O CENTCOM já havia informado na terça-feira que o bombardeio foi realizado na costa iraniana com o uso de bombas antibunker — ogivas com mais de duas toneladas, projetadas para penetrar profundamente em alvos subterrâneos.
“O regime iraniano utilizava essa instalação subterrânea reforçada para armazenar secretamente mísseis de cruzeiro antinavio, lançadores móveis de mísseis e outros equipamentos que representavam uma séria ameaça à navegação internacional”, disse o almirante.
Segundo Brad Cooper, “a capacidade do Irã de ameaçar a liberdade de navegação no Estreito de Ormuz e na região foi reduzida”.
“Não vamos parar de perseguir esses alvos”, acrescentou.
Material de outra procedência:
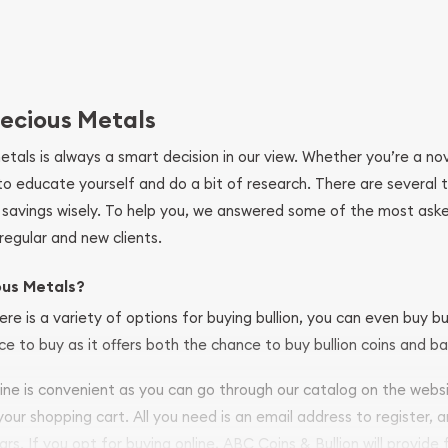
ecious Metals
metals is always a smart decision in our view. Whether you’re a n
se to educate yourself and do a bit of research. There are several
r savings wisely. To help you, we answered some of the most ask
regular and new clients.
ous Metals?
ere is a variety of options for buying bullion, you can even buy bu
ace to buy as it offers both the chance to buy bullion coins and ba
nline is convenient as you can go through our catalog on the webs
 your shopping cart. All you need is an email address to register, 
ars. If you opt for buying online, ABC Coins & Bullion will provide f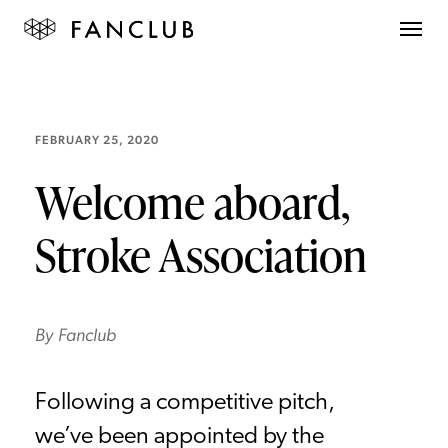
FEBRUARY 25, 2020
Welcome aboard,
Stroke Association
By
Fanclub
Following a competitive pitch,
we’ve been appointed by the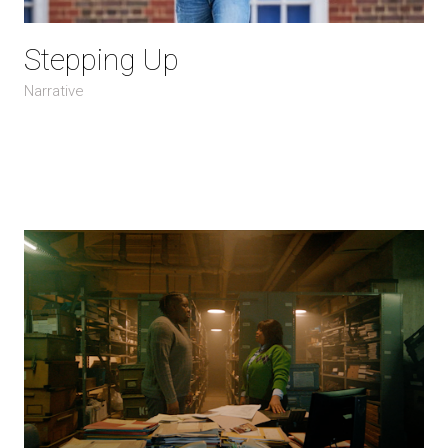
Stepping Up
Narrative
Na sexta-feira, o presidente dos Estados Unidos, Donald Trump, afirmou que está considerando “reduzir gradualmente” as operações no Oriente Médio contra “o regime terrorista iraniano”, poucas horas depois de declarar que não queria um cessar-fogo.
O bloqueio de fato do Irã no Estreito de Ormuz, em retaliação aos ataques dos Estados Unidos e de Israel contra Teerã desde 28 de fevereiro, desencadeou uma grave crise no comércio internacional, especialmente no setor de hidrocarbonetos, elevando os preços em todo o mundo.
Em um vídeo divulgado exatamente três semanas após o início da guerra, Cooper afirmou que as forças armadas norte-americanas atingiram 8.000 alvos iranianos, no que classificou como “o maior ataque a uma marinha desde a Segunda Guerra Mundial”.
Em 28 de fevereiro, Estados Unidos e Israel iniciaram uma guerra contra o Irã, que já teve impactos em diversos países, como Emirados Árabes Unidos, Arábia Saudita, Catar e Bahrein, entre outros, que foram atingidos por bombardeios.